Miss Thornton saw Betty Anderson, dressed in a red dress that was much too old for her, watching Allison and Rodney. Betty had come to the dance with a boy who was a senior in the high school and who already had a reputation as a fast driver and a hard drinker. But Betty had not taken her eyes off Rodney all evening. It was ten o'clock before Rodney got up the courage to approach Betty. He walked over to her the moment that Allison left him to go to the rest room, and when Allison returned to the gymnasium he was dancing with Betty. Allison went over to the line of straight chairs where the chaperons were sitting and sat down next to Elsie Thornton, but her eyes were fixed on Rodney and Betty.

Don't you care, darling, Miss Thornton wanted to say. Don't pin your dreams on that boy, for he will only shatter them and you.

“You look lovely, Allison,” she said.

“Thank you, Miss Thornton,” replied Allison, wondering if it would be proper to say, So do you, Miss Thornton. It would be a lie if she said it, because Miss Thornton had never looked uglier. Black was definitely not her color. And why was Rodney staying so long with Betty?

Allison kept her head up and her smile on, even when one set of dances ended and another began, and Rodney did not come to claim her. She smiled and waved at Selena, and at Kathy Ellsworth who had come with a boy who was in high school and kissed with his mouth open.
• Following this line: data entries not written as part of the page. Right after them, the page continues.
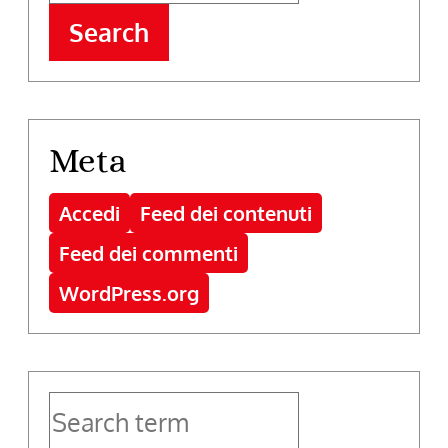
Search
Meta
Accedi
Feed dei contenuti
Feed dei commenti
WordPress.org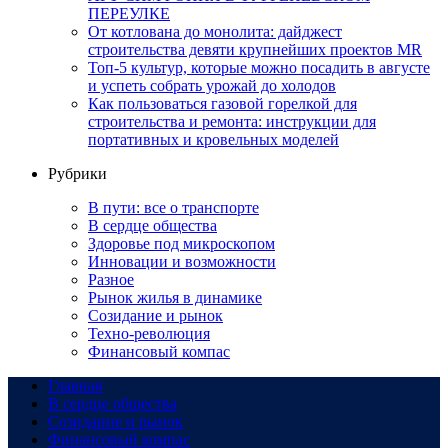
ПЕРЕУЛКЕ
От котлована до монолита: дайджест
строительства девяти крупнейших проектов MR
Топ-5 культур, которые можно посадить в августе
и успеть собрать урожай до холодов
Как пользоваться газовой горелкой для
строительства и ремонта: инструкции для
портативных и кровельных моделей
Рубрики
В пути: все о транспорте
В сердце общества
Здоровье под микроскопом
Инновации и возможности
Разное
Рынок жилья в динамике
Созидание и рынок
Техно-революция
Финансовый компас
Главная
В сердце общества
Созидание и рынок
Финансовый компас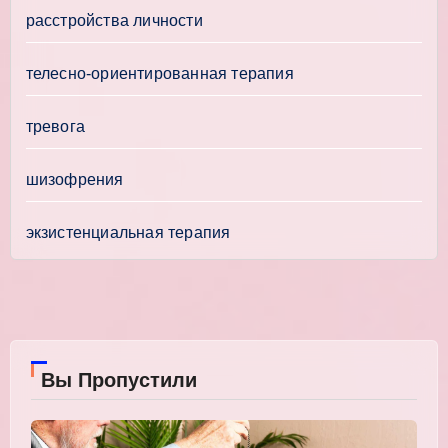
расстройства личности
телесно-ориентированная терапия
тревога
шизофрения
экзистенциальная терапия
Вы Пропустили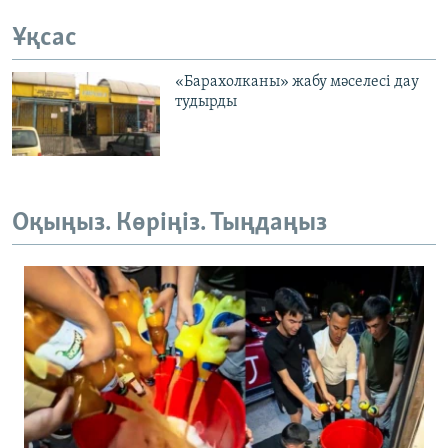
Ұқсас
«Барахолканы» жабу мәселесі дау
тудырды
Оқыңыз. Көріңіз. Тыңдаңыз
She felt a small pang of compassion for little Norman Page who stood leaning against the wall, alone, and stared down at his feet. Norman, Allison knew, had been brought to the dance by his mother, who was going to leave him there until eleven o'clock while she attended a meeting of the Ladies’ Aid at the Congregational church. Allison smiled at Norman when he raised his head, and wiggled her fingers at him, but her stomach had begun to churn and she did not know how much longer she could keep from being sick. Betty's finger tips rested on the back of Rodney's neck, and he was looking down at her with his eyes half closed.

Why is he doing this to me? she wondered sickly. I look nicer than Betty. She looks cheap in that sleazy red dress, and she's wearing gunk on her eyelashes. She's got awfully big breasts for a girl her age, and Kathy said they were real. I don't believe it. I wish Miss Thornton would stop fidgeting in her chair—and there's only one more dance left in this set and I'd better get ready to stand up because Rodney will be coming for me in a few minutes. I'll bet that dress belonged to Betty's big sister, the one who got in Dutch with that man from White River. Selena looks beautiful in that white dress. She looks so old. She looks twenty at least, and Ted does, too. They're in love, you can tell by looking at them. Everybody's looking at me. I'm the only girl sitting down. Rodney's gone!

Allison's heart began to beat in hot, heavy thuds as her eyes circled the dance floor wildly. She glanced at the door just in time to see a flash of red, and she knew then that Rodney had left her here alone while he went somewhere with Betty.

What if he doesn't come back? she thought. What if I have to go home alone? Everyone knows I came with him. EVERYONE IS LAUGHING AT ME!

Miss Thornton's hand was cold and hurtful on her elbow.

“My goodness, Allison,” laughed Miss Thornton. “You
are
off in a dream world. Norman's asked you to dance with him twice, and you haven't even answered him.”

Allison's eyes were so full of tears that she could not see Norman, and her face hurt. It was only when she stood up to dance with him that she realized that she was still smiling. Norman held her awkwardly while the orchestra imported from White River for the occasion played a waltz.